Tuntutan Pekerja, Disnaker Tunggu Kebijakan Pemerintah Pusat

0

Mataram (Suara NTB) – Aksi demonstrasi memperingati hari buruh digelar secara nasional. Buruh menyuarakan dua tuntutan kepada pemerintah. Dinas Tenaga Kerja Kota Mataram akan mengikuti kebijakan pemerintah pusat perihal tuntutan pekerja.

Dua tuntutan buruh pada peringatan Hari Buruh Internasional yaitu, cabut  Omnibus Law atau Undang-Undang Cipta Kerja dan hapus outsourching tolak upah murah.

Kepala Dinas Tenaga Kerja Kota Mataram, H. Rudi Suryawan dikonfirmasi pada Rabu, 1 Mei 2024 mengakui, pihaknya telah menjalin komunikasi dan koordinasi dengan asosiasi pekerja atau buruh di Kota Mataram, terkait peringatan Hari Buruh Internasional.

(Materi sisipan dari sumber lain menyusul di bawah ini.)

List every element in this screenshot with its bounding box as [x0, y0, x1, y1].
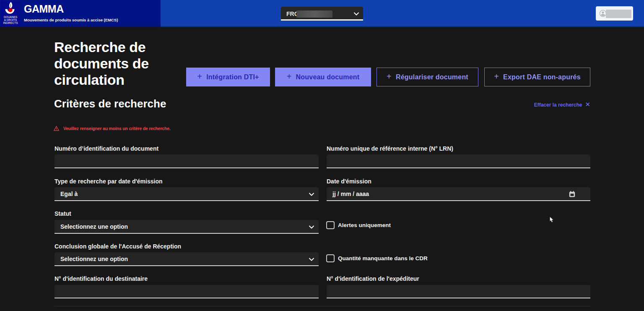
- svg-text:INDIRECTS: INDIRECTS: [3, 21, 18, 24]
- svg-text:& DROITS: & DROITS: [4, 18, 17, 21]
- svg-text:DOUANES: DOUANES: [4, 16, 18, 18]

Aksi demonstrasi serta tuntutan lebih diarahkan ke pemerintah provinsi sebagai perpanjangan tangan pemerintah pusat. “Dari asosiasi pekerja Kota Mataram memilih bergabung di provinsi untuk menyuarakan aspirasinya,” terangnya.

Diterangkan, dua tuntutan yang disuarakan pekerja pada peringatan May Day tahun 2024. Yakni, Dua tuntutan buruh pada peringatan  cabut  Omnibus Law atau Undang-Undang Cipta Kerja dan hapus outsourching tolak upah murah.

Sembilan alasan di antaranya adalah, buruh menolak pertama, tentang upah minimum yang kembali pada konsep upah murah.

Kedua, faktor outsourching seumur hidup, karena tidak ada batasan jenis pekerjaan yang boleh di-outsourching. Ketiga, kontrak kerja yang berulang-ulang. Keempat, pesangon yang murah. Kelima, pemberhentian sepihak dari perusahaan. Keenam, pengaturan cuti. Ketujuh, pengaturan jam kerja yang fleksibel dan pembatasan tenaga kerja asing.

Rudi menegaskan, kebijakan terkait ketenagakerjaan telah diatur dalam undang-undang tersebut. Perusahaan harus mengikuti regulasi dari pemerintah. Misalnya, pembayaran pesangan dan lain sebagainya.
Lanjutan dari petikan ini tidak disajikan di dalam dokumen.